▸ What you need to do
Each entry should be set down exactly as written, except for any picture it holds.

===

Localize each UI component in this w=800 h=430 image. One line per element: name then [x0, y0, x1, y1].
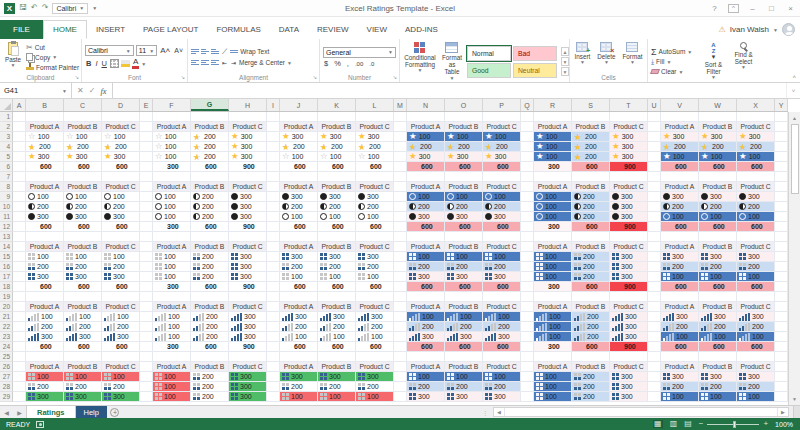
cell-R24[interactable]: 300	[534, 342, 572, 352]
cell-P25[interactable]	[483, 352, 521, 362]
cell-O11[interactable]: 300	[445, 212, 483, 222]
cell-Q18[interactable]	[521, 282, 534, 292]
cell-S24[interactable]: 600	[572, 342, 610, 352]
cell-J20[interactable]: Product A	[280, 302, 318, 312]
gallery-down-icon[interactable]: ▼	[561, 57, 569, 66]
cell-H23[interactable]: 300	[229, 332, 267, 342]
cell-J11[interactable]: 100	[280, 212, 318, 222]
cell-R9[interactable]: 100	[534, 192, 572, 202]
cell-W1[interactable]	[699, 112, 737, 122]
cell-I23[interactable]	[267, 332, 280, 342]
horizontal-scroll-thumb[interactable]	[505, 408, 777, 416]
cell-Y3[interactable]	[775, 132, 788, 142]
cell-B19[interactable]	[26, 292, 64, 302]
cell-L16[interactable]: 200	[356, 262, 394, 272]
cell-R25[interactable]	[534, 352, 572, 362]
cell-P19[interactable]	[483, 292, 521, 302]
cell-L24[interactable]: 600	[356, 342, 394, 352]
cell-N5[interactable]: ★300	[407, 152, 445, 162]
cell-C20[interactable]: Product B	[64, 302, 102, 312]
cell-N8[interactable]: Product A	[407, 182, 445, 192]
cell-J17[interactable]: 100	[280, 272, 318, 282]
cell-S22[interactable]: 200	[572, 322, 610, 332]
cell-E9[interactable]	[140, 192, 153, 202]
cell-V23[interactable]: 100	[661, 332, 699, 342]
cell-Q5[interactable]	[521, 152, 534, 162]
cell-G20[interactable]: Product B	[191, 302, 229, 312]
cell-L25[interactable]	[356, 352, 394, 362]
cell-A19[interactable]	[13, 292, 26, 302]
cell-M10[interactable]	[394, 202, 407, 212]
cell-L21[interactable]: 300	[356, 312, 394, 322]
confirm-entry-icon[interactable]: ✓	[89, 86, 96, 95]
cell-P17[interactable]: 300	[483, 272, 521, 282]
cell-K25[interactable]	[318, 352, 356, 362]
cell-D4[interactable]: ☆★200	[102, 142, 140, 152]
cell-V2[interactable]: Product A	[661, 122, 699, 132]
cell-R18[interactable]: 300	[534, 282, 572, 292]
cell-Y26[interactable]	[775, 362, 788, 372]
cell-N6[interactable]: 600	[407, 162, 445, 172]
style-normal[interactable]: Normal	[467, 46, 511, 61]
cell-B6[interactable]: 600	[26, 162, 64, 172]
cell-D7[interactable]	[102, 172, 140, 182]
cell-D19[interactable]	[102, 292, 140, 302]
cell-Y17[interactable]	[775, 272, 788, 282]
cell-A28[interactable]	[13, 382, 26, 392]
cell-G24[interactable]: 600	[191, 342, 229, 352]
cell-Q4[interactable]	[521, 142, 534, 152]
italic-button[interactable]: I	[94, 60, 98, 68]
cell-U28[interactable]	[648, 382, 661, 392]
cell-E11[interactable]	[140, 212, 153, 222]
cell-F9[interactable]: 100	[153, 192, 191, 202]
cell-V29[interactable]: 100	[661, 392, 699, 402]
cell-F2[interactable]: Product A	[153, 122, 191, 132]
qat-font-box[interactable]: Calibri▼	[52, 3, 88, 14]
cell-T7[interactable]	[610, 172, 648, 182]
cell-X12[interactable]: 600	[737, 222, 775, 232]
row-header-17[interactable]: 17	[0, 272, 13, 282]
cell-T19[interactable]	[610, 292, 648, 302]
redo-icon[interactable]: ↷	[42, 4, 49, 12]
style-good[interactable]: Good	[467, 63, 511, 78]
cell-W15[interactable]: 300	[699, 252, 737, 262]
cell-A13[interactable]	[13, 232, 26, 242]
cell-S8[interactable]: Product B	[572, 182, 610, 192]
cell-W4[interactable]: ☆★200	[699, 142, 737, 152]
cell-P13[interactable]	[483, 232, 521, 242]
cell-Q1[interactable]	[521, 112, 534, 122]
restore-button[interactable]: □	[762, 0, 781, 16]
cell-H27[interactable]: 300	[229, 372, 267, 382]
cell-U10[interactable]	[648, 202, 661, 212]
cell-P28[interactable]: 200	[483, 382, 521, 392]
gallery-more-icon[interactable]: ▼	[561, 67, 569, 76]
cell-C25[interactable]	[64, 352, 102, 362]
cell-K23[interactable]: 100	[318, 332, 356, 342]
cell-R29[interactable]: 100	[534, 392, 572, 402]
cell-E12[interactable]	[140, 222, 153, 232]
cell-F17[interactable]: 100	[153, 272, 191, 282]
cell-N3[interactable]: ★100	[407, 132, 445, 142]
cell-R27[interactable]: 100	[534, 372, 572, 382]
cell-X2[interactable]: Product C	[737, 122, 775, 132]
cell-I12[interactable]	[267, 222, 280, 232]
cell-R2[interactable]: Product A	[534, 122, 572, 132]
autosum-button[interactable]: ΣAutoSum▼	[651, 47, 697, 56]
cell-R28[interactable]: 100	[534, 382, 572, 392]
sheet-tab-help[interactable]: Help	[76, 406, 107, 418]
cell-U22[interactable]	[648, 322, 661, 332]
cell-B23[interactable]: 300	[26, 332, 64, 342]
cell-M16[interactable]	[394, 262, 407, 272]
cell-M12[interactable]	[394, 222, 407, 232]
column-header-H[interactable]: H	[229, 99, 267, 111]
cell-K20[interactable]: Product B	[318, 302, 356, 312]
cell-Q17[interactable]	[521, 272, 534, 282]
cell-Y28[interactable]	[775, 382, 788, 392]
cell-G13[interactable]	[191, 232, 229, 242]
cell-J4[interactable]: ☆★200	[280, 142, 318, 152]
cell-N27[interactable]: 100	[407, 372, 445, 382]
cell-T26[interactable]: Product C	[610, 362, 648, 372]
cell-T2[interactable]: Product C	[610, 122, 648, 132]
cell-M22[interactable]	[394, 322, 407, 332]
font-name-combo[interactable]: Calibri▼	[85, 45, 134, 56]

===

▸ Finished exercise
Localize each UI component in this w=800 h=430 image. One line per element: name then [x0, y0, x1, y1].
cell-R24[interactable]: 300	[534, 342, 572, 352]
cell-P25[interactable]	[483, 352, 521, 362]
cell-O11[interactable]: 300	[445, 212, 483, 222]
cell-Q18[interactable]	[521, 282, 534, 292]
cell-S24[interactable]: 600	[572, 342, 610, 352]
cell-J20[interactable]: Product A	[280, 302, 318, 312]
gallery-down-icon[interactable]: ▼	[561, 57, 569, 66]
cell-H23[interactable]: 300	[229, 332, 267, 342]
cell-J11[interactable]: 100	[280, 212, 318, 222]
cell-R9[interactable]: 100	[534, 192, 572, 202]
cell-W1[interactable]	[699, 112, 737, 122]
cell-I23[interactable]	[267, 332, 280, 342]
horizontal-scroll-thumb[interactable]	[505, 408, 777, 416]
cell-Y3[interactable]	[775, 132, 788, 142]
cell-B19[interactable]	[26, 292, 64, 302]
cell-L16[interactable]: 200	[356, 262, 394, 272]
cell-R25[interactable]	[534, 352, 572, 362]
cell-P19[interactable]	[483, 292, 521, 302]
cell-L24[interactable]: 600	[356, 342, 394, 352]
cell-N5[interactable]: ★300	[407, 152, 445, 162]
cell-C20[interactable]: Product B	[64, 302, 102, 312]
cell-N8[interactable]: Product A	[407, 182, 445, 192]
cell-J17[interactable]: 100	[280, 272, 318, 282]
cell-S22[interactable]: 200	[572, 322, 610, 332]
cell-E9[interactable]	[140, 192, 153, 202]
cell-V23[interactable]: 100	[661, 332, 699, 342]
cell-Q5[interactable]	[521, 152, 534, 162]
cell-G20[interactable]: Product B	[191, 302, 229, 312]
cell-L25[interactable]	[356, 352, 394, 362]
cell-A19[interactable]	[13, 292, 26, 302]
cell-M10[interactable]	[394, 202, 407, 212]
cell-L21[interactable]: 300	[356, 312, 394, 322]
confirm-entry-icon[interactable]: ✓	[89, 86, 96, 95]
cell-P17[interactable]: 300	[483, 272, 521, 282]
cell-K25[interactable]	[318, 352, 356, 362]
cell-D4[interactable]: ☆★200	[102, 142, 140, 152]
cell-V2[interactable]: Product A	[661, 122, 699, 132]
cell-R18[interactable]: 300	[534, 282, 572, 292]
cell-Y26[interactable]	[775, 362, 788, 372]
cell-N6[interactable]: 600	[407, 162, 445, 172]
style-normal[interactable]: Normal	[467, 46, 511, 61]
cell-B6[interactable]: 600	[26, 162, 64, 172]
cell-D7[interactable]	[102, 172, 140, 182]
cell-D19[interactable]	[102, 292, 140, 302]
cell-Y17[interactable]	[775, 272, 788, 282]
cell-A28[interactable]	[13, 382, 26, 392]
cell-G24[interactable]: 600	[191, 342, 229, 352]
cell-Q4[interactable]	[521, 142, 534, 152]
italic-button[interactable]: I	[94, 60, 98, 68]
cell-U28[interactable]	[648, 382, 661, 392]
cell-E11[interactable]	[140, 212, 153, 222]
cell-F9[interactable]: 100	[153, 192, 191, 202]
cell-V29[interactable]: 100	[661, 392, 699, 402]
cell-F2[interactable]: Product A	[153, 122, 191, 132]
qat-font-box[interactable]: Calibri▼	[52, 3, 88, 14]
cell-T7[interactable]	[610, 172, 648, 182]
cell-X12[interactable]: 600	[737, 222, 775, 232]
row-header-17[interactable]: 17	[0, 272, 13, 282]
cell-T19[interactable]	[610, 292, 648, 302]
redo-icon[interactable]: ↷	[42, 4, 49, 12]
style-good[interactable]: Good	[467, 63, 511, 78]
cell-W15[interactable]: 300	[699, 252, 737, 262]
cell-A13[interactable]	[13, 232, 26, 242]
cell-S8[interactable]: Product B	[572, 182, 610, 192]
cell-W4[interactable]: ☆★200	[699, 142, 737, 152]
cell-P13[interactable]	[483, 232, 521, 242]
cell-Q1[interactable]	[521, 112, 534, 122]
restore-button[interactable]: □	[762, 0, 781, 16]
cell-H27[interactable]: 300	[229, 372, 267, 382]
cell-U10[interactable]	[648, 202, 661, 212]
cell-P28[interactable]: 200	[483, 382, 521, 392]
gallery-more-icon[interactable]: ▼	[561, 67, 569, 76]
cell-C25[interactable]	[64, 352, 102, 362]
cell-K23[interactable]: 100	[318, 332, 356, 342]
cell-R29[interactable]: 100	[534, 392, 572, 402]
cell-E12[interactable]	[140, 222, 153, 232]
cell-F17[interactable]: 100	[153, 272, 191, 282]
cell-N3[interactable]: ★100	[407, 132, 445, 142]
cell-R27[interactable]: 100	[534, 372, 572, 382]
cell-X2[interactable]: Product C	[737, 122, 775, 132]
cell-I12[interactable]	[267, 222, 280, 232]
cell-R2[interactable]: Product A	[534, 122, 572, 132]
autosum-button[interactable]: ΣAutoSum▼	[651, 47, 697, 56]
cell-R28[interactable]: 100	[534, 382, 572, 392]
sheet-tab-help[interactable]: Help	[76, 406, 107, 418]
cell-U22[interactable]	[648, 322, 661, 332]
cell-B23[interactable]: 300	[26, 332, 64, 342]
cell-M16[interactable]	[394, 262, 407, 272]
cell-M12[interactable]	[394, 222, 407, 232]
column-header-H[interactable]: H	[229, 99, 267, 111]
cell-K20[interactable]: Product B	[318, 302, 356, 312]
cell-Q17[interactable]	[521, 272, 534, 282]
cell-Y28[interactable]	[775, 382, 788, 392]
cell-G13[interactable]	[191, 232, 229, 242]
cell-J4[interactable]: ☆★200	[280, 142, 318, 152]
cell-N27[interactable]: 100	[407, 372, 445, 382]
cell-T26[interactable]: Product C	[610, 362, 648, 372]
cell-T2[interactable]: Product C	[610, 122, 648, 132]
cell-M22[interactable]	[394, 322, 407, 332]
font-name-combo[interactable]: Calibri▼	[85, 45, 134, 56]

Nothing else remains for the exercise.